The very public sabbatical produced one of his best-known albums, 1962's "The Bridge," and has led to proposals to rename the Williamsburg Bridge in Rollins' honor.

Rollins also crossed over to a non-jazz audience with occasional forays into rock, most notably his appearances on The Rolling Stones' 1981 album "Tattoo You."

- Childhood of discovery -

Born to parents who moved to New York from the US Virgin Islands, Rollins incorporated some of the inflections of his heritage into his jazz.

"St. Thomas," which appeared on "Saxophone Colossus" and became his best-known song, incorporated Caribbean calypso that he had heard as a child.

Raised in Harlem, the epicenter of African American culture, Rollins recalled that his early musical education came from the Apollo Theater where he would watch its celebrated amateur nights.

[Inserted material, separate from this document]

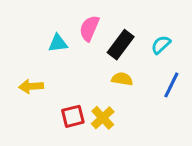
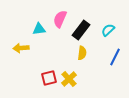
yellow semicircle: (122, 79) -> (82, 53), turned 88
yellow arrow: (31, 86) -> (21, 48), moved

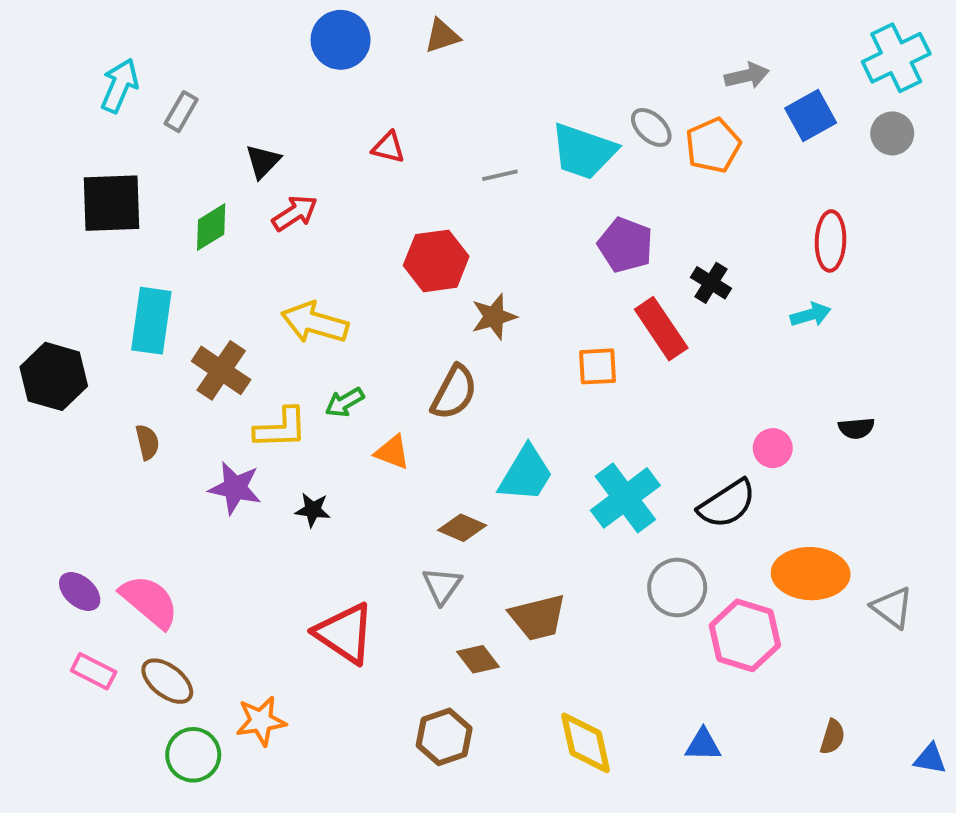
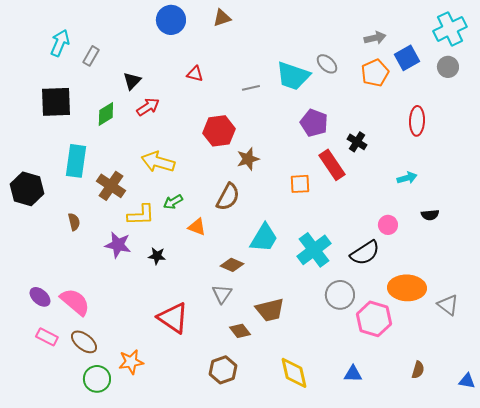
orange pentagon: (713, 145) -> (375, 73), moved
cyan arrow: (811, 315) -> (407, 178), moved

By his 20s, Rollins had already managed to play with jazz legends including Parker, Miles Davis and especially Thelonious Monk.

The young Rollins would hang out at Monk's apartment and played on the pianist's classic 1957 album "Brilliant Corners."

Coltrane's relationship with Rollins has often been described as one of rivalry. Both explored new directions in jazz and became fascinated with Indian spirituality.

Whereas Coltrane brought grace and a gentle texture, Rollins arguably delivered a firmer sense of music's ebbs and flows, crafting jazz in the manner of a classical composer.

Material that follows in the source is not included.